The SLA has to be one out of two critical agreements a service provider must insist on with its customers. A master service agreement is set by many service providers to set forth the general conditions of the work. Often, a SLA is used as a simple reference with the service provider’s master service agreement. If one were to compare the agreements for its importance, the SLA is much more important with regard to the services to be provided along with the metrics used towards measurement of their performance.

Difference between the two.

SLA:

A SLA is usually an agreement that accompanies a service that is being provided over time. This agreement typically outlines specific baseline metrics and expectations that the provider must achieve in order to stay as supplier or vendor. Failure on the terms of the SLA from either side usually incurs in fines or even cancellation of the contract.

KPI:

A KPI is a tangible metric that a organisation has defined as a critical measure of the health and success of their business. Usually, these operational goals are recurring, often working towards a strategic goal (Ex: tracking delivery timelines to improve customer satisfaction).

SLAs are often a part of KPIs but the reverse is rare.

Examples:

SLA metrics – Query reaction time, Query resolution time, Compliance to agreed deadlines etc.

KPI metrics – Average reaction time, Service desk load, Incoming ticket volume, etc.

Conclusion:

In most accepted cases, SLAs tends to be metrics agreed and recognized across the industry and will pertain to having established ‘best practices’ backing them up. A common example is for SaaS to deliver 99.9% uptime at enterprise level. This is made possible due to the clients insistence and expectation as the minimum baseline for the service.

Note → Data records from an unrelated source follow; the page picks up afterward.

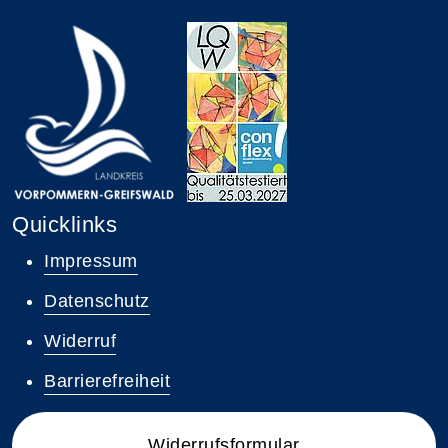
Quicklinks
Impressum
Datenschutz
Widerruf
Barrierefreiheit
Widerrufsformular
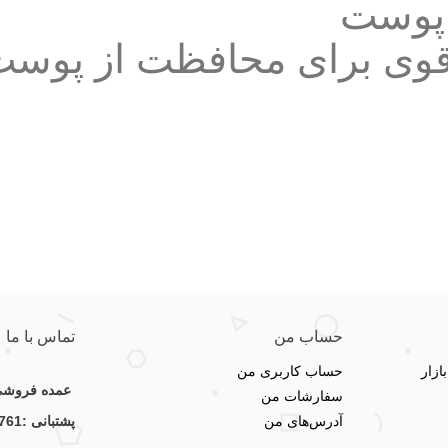
 پوست
قوی برای محافظت از پوست 
حساب من
تماس با ما
زار
حساب کاربری من
عمده فروشی 
سفارشات من
آدرس‌های من
پشتبانی :09123356761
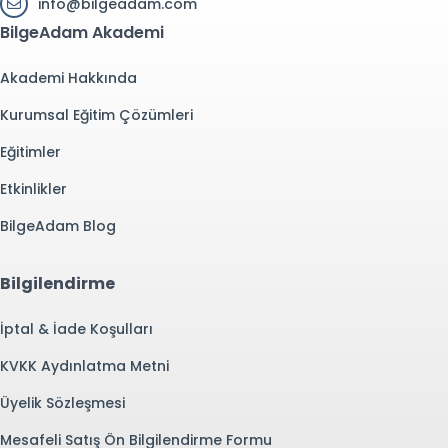
info@bilgeadam.com
BilgeAdam Akademi
Akademi Hakkında
Kurumsal Eğitim Çözümleri
Eğitimler
Etkinlikler
BilgeAdam Blog
Bilgilendirme
İptal & İade Koşulları
KVKK Aydınlatma Metni
Üyelik Sözleşmesi
Mesafeli Satış Ön Bilgilendirme Formu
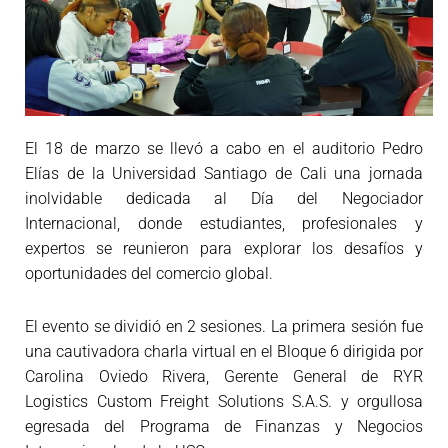
El 18 de marzo se llevó a cabo en el auditorio Pedro
Elías de la Universidad Santiago de Cali una jornada
inolvidable dedicada al Día del Negociador
Internacional, donde estudiantes, profesionales y
expertos se reunieron para explorar los desafíos y
oportunidades del comercio global.
El evento se dividió en 2 sesiones. La primera sesión fue
una cautivadora charla virtual en el Bloque 6 dirigida por
Carolina Oviedo Rivera, Gerente General de RYR
Logistics Custom Freight Solutions S.A.S. y orgullosa
egresada del Programa de Finanzas y Negocios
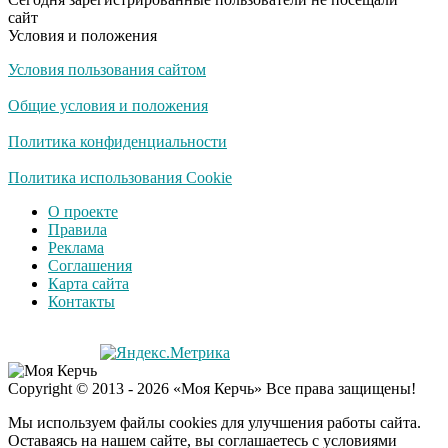
сайт
Условия и положения
Условия пользования сайтом
Публичный удар
i
Зеленскому от Кличко:
Общие условия и положения
это настоящий вызов
Политика конфиденциальности
"Потеряли стыд в
Политика использования Cookie
i
погоне за "Диором":
О проекте
Поплавская вмазала
Правила
семейке Плющенко
Реклама
Соглашения
Карта сайта
Контакты
Copyright © 2013 - 2026 «Моя Керчь» Все права защищены!
Мы используем файлы cookies для улучшения работы сайта.
Оставаясь на нашем сайте, вы соглашаетесь с условиями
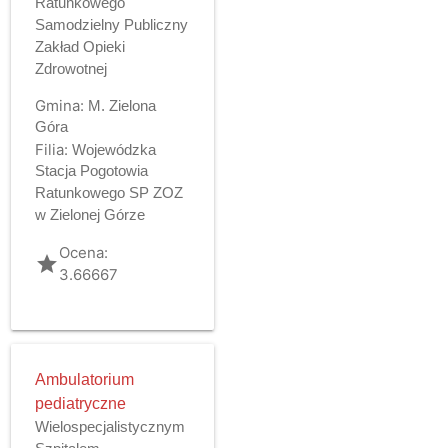
Ratunkowego
Samodzielny Publiczny
Zakład Opieki
Zdrowotnej
Gmina:
M. Zielona
Góra
Filia:
Wojewódzka
Stacja Pogotowia
Ratunkowego SP ZOZ
w Zielonej Górze
Ocena:
grade
3.66667
Ambulatorium
pediatryczne
Wielospecjalistycznym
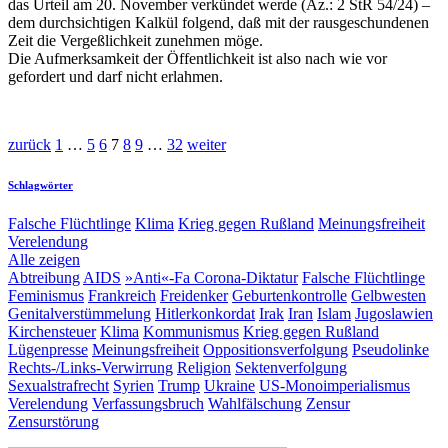
das Urteil am 20. November verkündet werde (Az.: 2 StR 54/24) –
dem durchsichtigen Kalkül folgend, daß mit der rausgeschundenen
Zeit die Vergeßlichkeit zunehmen möge.
Die Aufmerksamkeit der Öffentlichkeit ist also nach wie vor
gefordert und darf nicht erlahmen.
zurück
1
…
5
6
7
8
9
…
32
weiter
Schlagwörter
Falsche Flüchtlinge
Klima
Krieg gegen Rußland
Meinungsfreiheit
Verelendung
Alle zeigen
Abtreibung
AIDS
»Anti«-Fa
Corona-Diktatur
Falsche Flüchtlinge
Feminismus
Frankreich
Freidenker
Geburtenkontrolle
Gelbwesten
Genitalverstümmelung
Hitlerkonkordat
Irak
Iran
Islam
Jugoslawien
Kirchensteuer
Klima
Kommunismus
Krieg gegen Rußland
Lügenpresse
Meinungsfreiheit
Oppositionsverfolgung
Pseudolinke
Rechts-/Links-Verwirrung
Religion
Sektenverfolgung
Sexualstrafrecht
Syrien
Trump
Ukraine
US-Monoimperialismus
Verelendung
Verfassungsbruch
Wahlfälschung
Zensur
Zensurstörung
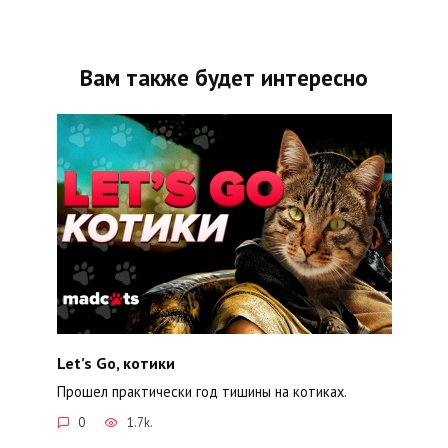
Вам также будет интересно
Let’s Go, котики
Прошел практически год тишины на котиках.
0
1.7k.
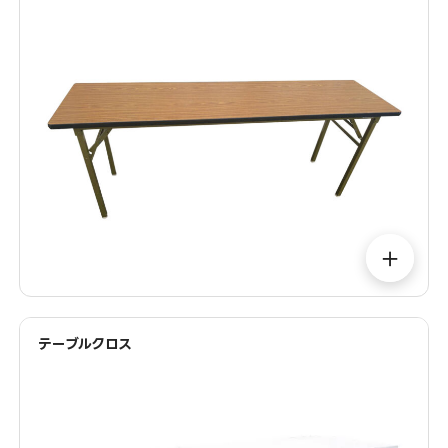
＋
テーブルクロス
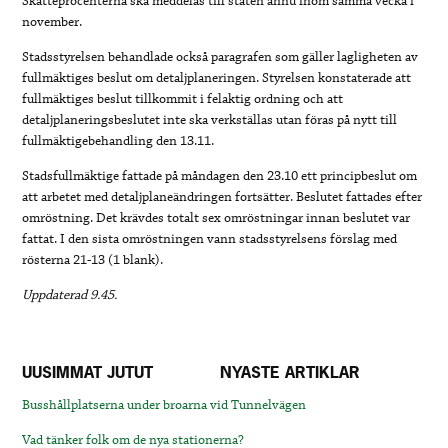
Skatteprocenterna ska meddelas till staten ännu inom samma vecka i
november.
Stadsstyrelsen behandlade också paragrafen som gäller lagligheten av
fullmäktiges beslut om detaljplaneringen. Styrelsen konstaterade att
fullmäktiges beslut tillkommit i felaktig ordning och att
detaljplaneringsbeslutet inte ska verkställas utan föras på nytt till
fullmäktigebehandling den 13.11.
Stadsfullmäktige fattade på måndagen den 23.10 ett principbeslut om
att arbetet med detaljplaneändringen fortsätter. Beslutet fattades efter
omröstning. Det krävdes totalt sex omröstningar innan beslutet var
fattat. I den sista omröstningen vann stadsstyrelsens förslag med
rösterna 21-13 (1 blank).
Uppdaterad 9.45.
UUSIMMAT JUTUT
NYASTE ARTIKLAR
Busshållplatserna under broarna vid Tunnelvägen
Vad tänker folk om de nya stationerna?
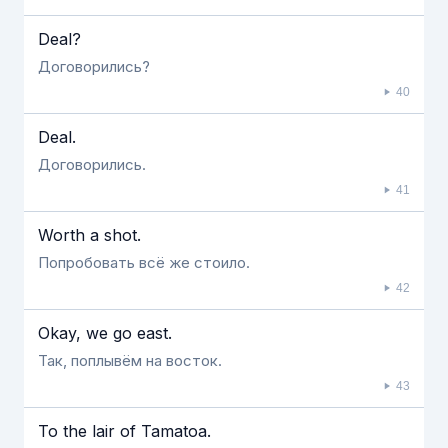
Deal?
Договорились?
40
Deal.
Договорились.
41
Worth a shot.
Попробовать всё же стоило.
42
Okay, we go east.
Так, поплывём на восток.
43
To the lair of Tamatoa.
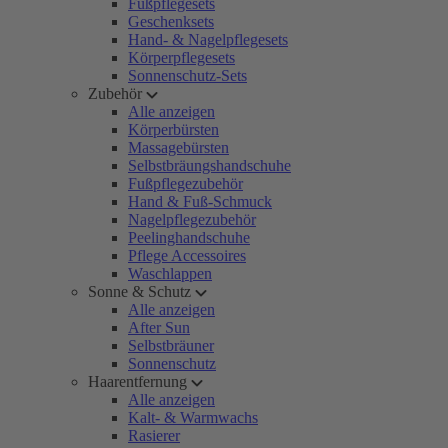
Fußpflegesets
Geschenksets
Hand- & Nagelpflegesets
Körperpflegesets
Sonnenschutz-Sets
Zubehör
Alle anzeigen
Körperbürsten
Massagebürsten
Selbstbräungshandschuhe
Fußpflegezubehör
Hand & Fuß-Schmuck
Nagelpflegezubehör
Peelinghandschuhe
Pflege Accessoires
Waschlappen
Sonne & Schutz
Alle anzeigen
After Sun
Selbstbräuner
Sonnenschutz
Haarentfernung
Alle anzeigen
Kalt- & Warmwachs
Rasierer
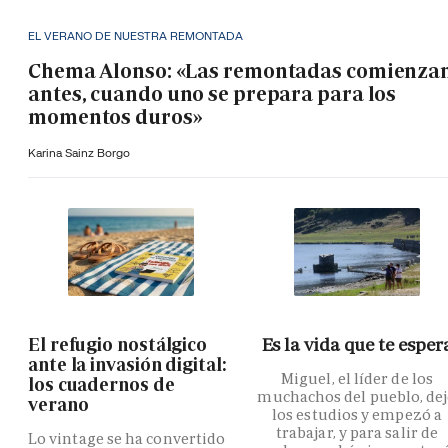
EL VERANO DE NUESTRA REMONTADA
Chema Alonso: «Las remontadas comienza
antes, cuando uno se prepara para los
momentos duros»
Karina Sainz Borgo
El refugio nostálgico
Es la vida que te esper
ante la invasión digital:
Miguel, el líder de los
los cuadernos de
muchachos del pueblo, de
verano
los estudios y empezó a
trabajar, y para salir de
Lo vintage se ha convertido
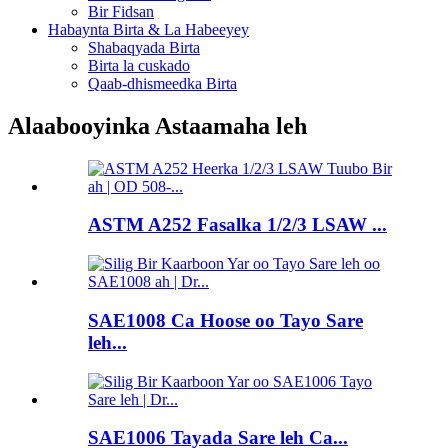
Bir Fidsan
Habaynta Birta & La Habeeyey
Shabaqyada Birta
Birta la cuskado
Qaab-dhismeedka Birta
Alaabooyinka Astaamaha leh
ASTM A252 Fasalka 1/2/3 LSAW ...
SAE1008 Ca Hoose oo Tayo Sare
leh...
SAE1006 Tayada Sare leh Ca...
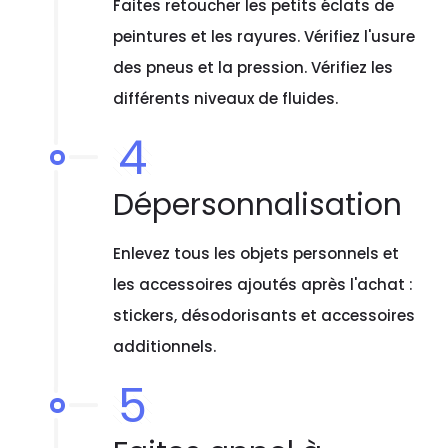
Faites retoucher les petits éclats de
peintures et les rayures. Vérifiez l'usure
des pneus et la pression. Vérifiez les
différents niveaux de fluides.
4
Dépersonnalisation
Enlevez tous les objets personnels et
les accessoires ajoutés après l'achat :
stickers, désodorisants et accessoires
additionnels.
5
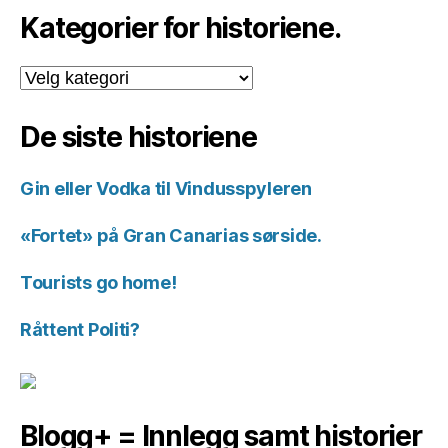
Kategorier for historiene.
Kategorier
for
historiene.
De siste historiene
Gin eller Vodka til Vindusspyleren
«Fortet» på Gran Canarias sørside.
Tourists go home!
Råttent Politi?
Blogg+ = Innlegg samt historier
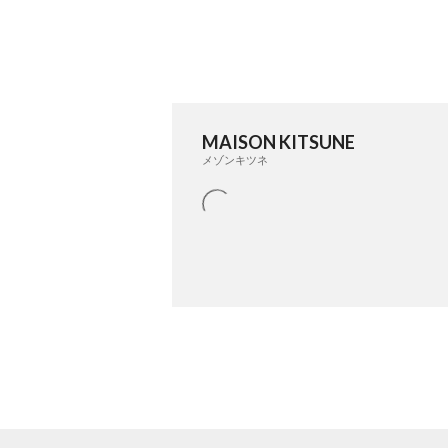
MAISON KITSUNE
メゾンキツネ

However, KPIs lean towards being pretty specific to each organisation. Sure, there would be some higher level metrics that are common. A common example is business development opportunities as a KPI across different levels of a marketing oriented organisation. Although, typically the KPIs that are important to monitor are unique, or at least not commonplace. Quite often, KPIs are markedly different for employees within the same business vertical. Regular and timely feedback not only plays an important role in tracking KPIs but helps in clearly articulating what the organisation expects from its employees. More often than not, a organisation tracks only 1-2 KPIs to find that other metrics are being ignored which may be more critical to its goals.

SLAs are about the necessary and agreed terms of service towards a customer. On the other hand, KPIs are the necessary operational efficiencies and their alignment with the goals of the  organization. It is critical to measure both SLA compliance and KPIs in order to drive customer retention and excel quality of service.